Kestrun Certificates
🚧 Work in Progress
This page is currently under development. Content will be expanded with guides, examples, and best practices soon.
Thank you for your patience while we build it out.
Overview
Kestrun provides helper APIs to generate, import, export and validate X.509 certificates. These utilities build on Bouncy Castle so they run the same on Windows, Linux and macOS. They allow you to:
- Create self‑signed certificates with RSA or ECDSA keys.
- Generate certificate requests (CSR) for signing by a real CA.
- Import certificates from PFX, PEM or DER files.
- Export certificates back to PFX or PEM with optional private keys and encryption.
- Validate certificates — chain building, key usages and weak algorithm checks.
- Inspect Enhanced Key Usage (EKU) values.
- Use the same features from PowerShell via simple cmdlets.
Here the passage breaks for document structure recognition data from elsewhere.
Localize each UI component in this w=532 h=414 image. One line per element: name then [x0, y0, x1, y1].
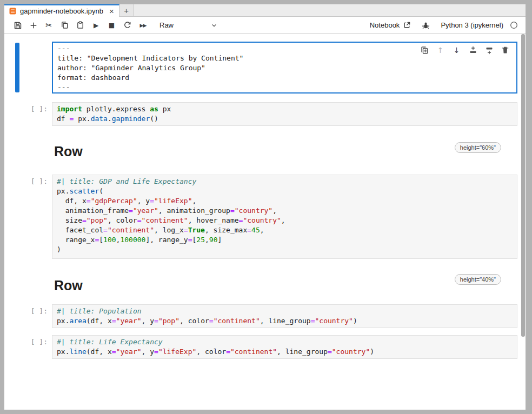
- arrow-up-icon: ↑: [437, 46, 444, 55]
- window-frame: gapminder-notebook.ipynb × + ✂ ▶ ■: [0, 0, 532, 414]
- code-editor[interactable]: #| title: GDP and Life Expectancypx.scat…: [52, 175, 517, 256]
- toolbar-right: Notebook Python 3 (ipykernel): [370, 21, 518, 29]
- raw-cell-yaml[interactable]: ---title: "Development Indicators by Con…: [52, 42, 517, 94]
- kernel-status-icon: [510, 21, 518, 29]
- stop-icon: ■: [109, 22, 115, 29]
- markdown-heading-row-1: Row: [54, 143, 83, 159]
- tab-notebook[interactable]: gapminder-notebook.ipynb ×: [4, 4, 119, 17]
- input-prompt: [ ]:: [4, 337, 48, 347]
- new-tab-button[interactable]: +: [119, 4, 134, 16]
- insert-below-icon: [485, 46, 494, 55]
- code-cell-imports[interactable]: import plotly.express as pxdf = px.data.…: [52, 102, 517, 126]
- delete-cell-button[interactable]: [501, 45, 510, 55]
- cut-icon: ✂: [45, 21, 52, 30]
- restart-run-all-button[interactable]: ▶▶: [135, 18, 151, 32]
- notebook-file-icon: [9, 8, 16, 15]
- insert-cell-button[interactable]: [25, 18, 41, 32]
- interrupt-kernel-button[interactable]: ■: [104, 18, 119, 32]
- tab-bar: gapminder-notebook.ipynb × +: [4, 4, 526, 17]
- kernel-name[interactable]: Python 3 (ipykernel): [441, 21, 503, 29]
- restart-kernel-button[interactable]: [119, 18, 135, 32]
- save-icon: [14, 21, 22, 30]
- insert-cell-above-button[interactable]: [468, 45, 477, 55]
- restart-icon: [123, 21, 131, 29]
- code-cell-line[interactable]: #| title: Life Expectancypx.line(df, x="…: [52, 335, 517, 359]
- close-tab-icon[interactable]: ×: [109, 7, 114, 15]
- debugger-bug-icon[interactable]: [422, 21, 430, 29]
- jupyterlab-window: gapminder-notebook.ipynb × + ✂ ▶ ■: [4, 4, 526, 410]
- insert-cell-below-button[interactable]: [484, 45, 494, 55]
- cell-toolbar: ↑ ↓: [420, 45, 510, 55]
- code-cell-scatter[interactable]: #| title: GDP and Life Expectancypx.scat…: [52, 175, 517, 259]
- plus-icon: [30, 22, 37, 29]
- markdown-heading-row-2: Row: [54, 277, 83, 293]
- chevron-down-icon: [210, 22, 218, 29]
- paste-icon: [76, 21, 84, 29]
- arrow-down-icon: ↓: [454, 46, 460, 55]
- external-link-icon[interactable]: [403, 21, 411, 29]
- code-cell-area[interactable]: #| title: Populationpx.area(df, x="year"…: [52, 304, 517, 328]
- copy-cells-button[interactable]: [57, 18, 72, 32]
- run-cell-button[interactable]: ▶: [88, 18, 104, 32]
- paste-cells-button[interactable]: [72, 18, 88, 32]
- notebook-mode-label: Notebook: [370, 21, 400, 29]
- copy-icon: [61, 21, 69, 29]
- cell-collapser-active[interactable]: [15, 43, 19, 92]
- cell-type-dropdown[interactable]: Raw: [159, 21, 218, 29]
- run-icon: ▶: [94, 22, 98, 29]
- height-badge-40: height="40%": [455, 274, 501, 285]
- insert-above-icon: [469, 46, 477, 55]
- fast-forward-icon: ▶▶: [140, 23, 147, 28]
- code-editor[interactable]: import plotly.express as pxdf = px.data.…: [52, 103, 517, 125]
- scrollbar-thumb[interactable]: [521, 34, 525, 337]
- input-prompt: [ ]:: [4, 306, 48, 316]
- notebook-panel: ---title: "Development Indicators by Con…: [4, 34, 526, 409]
- code-editor[interactable]: #| title: Life Expectancypx.line(df, x="…: [52, 336, 517, 358]
- duplicate-cell-button[interactable]: [420, 45, 429, 55]
- height-badge-60: height="60%": [455, 142, 501, 153]
- save-button[interactable]: [10, 18, 25, 32]
- move-cell-up-button[interactable]: ↑: [436, 45, 445, 55]
- input-prompt: [ ]:: [4, 104, 48, 114]
- duplicate-cell-icon: [420, 46, 429, 55]
- cell-type-value: Raw: [159, 21, 174, 29]
- tab-title: gapminder-notebook.ipynb: [20, 7, 103, 15]
- cut-cells-button[interactable]: ✂: [41, 18, 57, 32]
- code-editor[interactable]: #| title: Populationpx.area(df, x="year"…: [52, 305, 517, 328]
- input-prompt: [ ]:: [4, 177, 48, 186]
- notebook-toolbar: ✂ ▶ ■ ▶▶ Raw Notebook Python 3 (ip: [4, 17, 526, 34]
- move-cell-down-button[interactable]: ↓: [452, 45, 461, 55]
- trash-icon: [501, 46, 509, 54]
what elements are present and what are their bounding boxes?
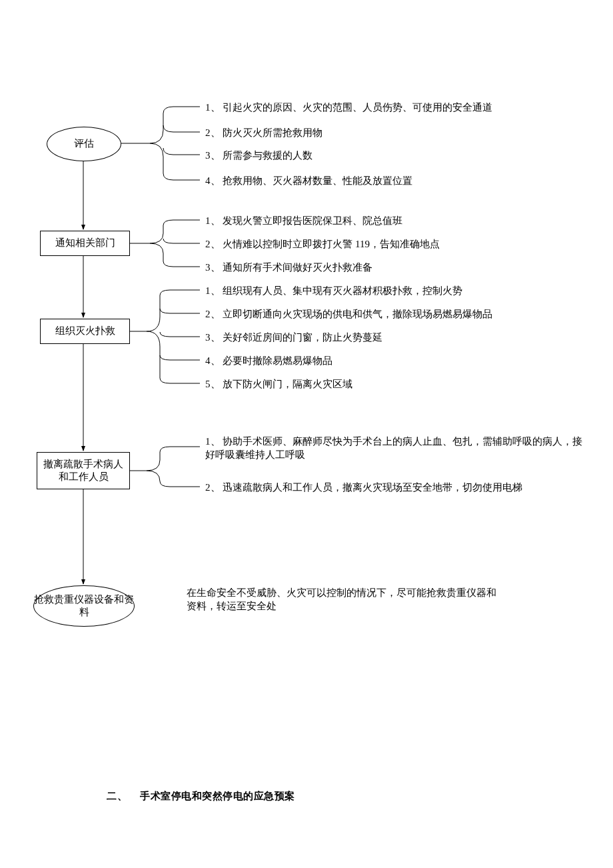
footer-section-marker: 二、 — [107, 790, 127, 803]
node-evacuate-label: 撤离疏散手术病人和工作人员 — [41, 458, 125, 484]
n3-item-1: 1、 组织现有人员、集中现有灭火器材积极扑救，控制火势 — [205, 285, 462, 298]
n2-item-2: 2、 火情难以控制时立即拨打火警 119，告知准确地点 — [205, 238, 440, 251]
n3-item-2: 2、 立即切断通向火灾现场的供电和供气，撤除现场易燃易爆物品 — [205, 308, 492, 321]
flowchart-canvas: 评估 1、 引起火灾的原因、火灾的范围、人员伤势、可使用的安全通道 2、 防火灭… — [0, 0, 613, 868]
n4-item-1: 1、 协助手术医师、麻醉师尽快为手术台上的病人止血、包扎，需辅助呼吸的病人，接好… — [205, 435, 592, 461]
node-assess: 评估 — [47, 127, 121, 161]
node-notify: 通知相关部门 — [40, 231, 130, 256]
n2-item-3: 3、 通知所有手术间做好灭火扑救准备 — [205, 261, 372, 275]
node-firefight: 组织灭火扑救 — [40, 319, 130, 344]
node-assess-label: 评估 — [74, 137, 94, 151]
footer-section-title: 手术室停电和突然停电的应急预案 — [140, 790, 295, 803]
n3-item-4: 4、 必要时撤除易燃易爆物品 — [205, 355, 332, 368]
node-firefight-label: 组织灭火扑救 — [55, 325, 115, 338]
n1-item-3: 3、 所需参与救援的人数 — [205, 149, 312, 163]
n5-text: 在生命安全不受威胁、火灾可以控制的情况下，尽可能抢救贵重仪器和资料，转运至安全处 — [187, 587, 500, 613]
n3-item-3: 3、 关好邻近房间的门窗，防止火势蔓延 — [205, 331, 382, 345]
node-rescue-equipment: 抢救贵重仪器设备和资料 — [33, 585, 135, 627]
n4-item-2: 2、 迅速疏散病人和工作人员，撤离火灾现场至安全地带，切勿使用电梯 — [205, 481, 522, 495]
n2-item-1: 1、 发现火警立即报告医院保卫科、院总值班 — [205, 215, 402, 228]
node-evacuate: 撤离疏散手术病人和工作人员 — [37, 452, 130, 489]
node-notify-label: 通知相关部门 — [55, 237, 115, 250]
n1-item-1: 1、 引起火灾的原因、火灾的范围、人员伤势、可使用的安全通道 — [205, 101, 492, 115]
node-rescue-equipment-label: 抢救贵重仪器设备和资料 — [34, 593, 134, 619]
n3-item-5: 5、 放下防火闸门，隔离火灾区域 — [205, 378, 352, 391]
n1-item-2: 2、 防火灭火所需抢救用物 — [205, 127, 322, 140]
n1-item-4: 4、 抢救用物、灭火器材数量、性能及放置位置 — [205, 175, 412, 188]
Under the hood we provide:
| C# Type / PS Module | Purpose |
|---|---|
CertificateManager | Static helper with methods to create, import, export and validate certificates. |
| PowerShell | Cmdlets New-KrSelfSignedCertificate, New-KrCertificateRequest, Import-KrCertificate, Export-KrCertificate, Test-KrCertificate, Get-KrCertificatePurpose. |
1. Creating a Self-Signed Certificate
var cert = CertificateManager.NewSelfSigned(
new CertificateManager.SelfSignedOptions(
DnsNames: new[] { "localhost", "127.0.0.1" },
KeyType: CertificateManager.KeyType.Rsa,
KeyLength: 2048,
ValidDays: 30,
Exportable: true));
2. Generating a Certificate Request (CSR)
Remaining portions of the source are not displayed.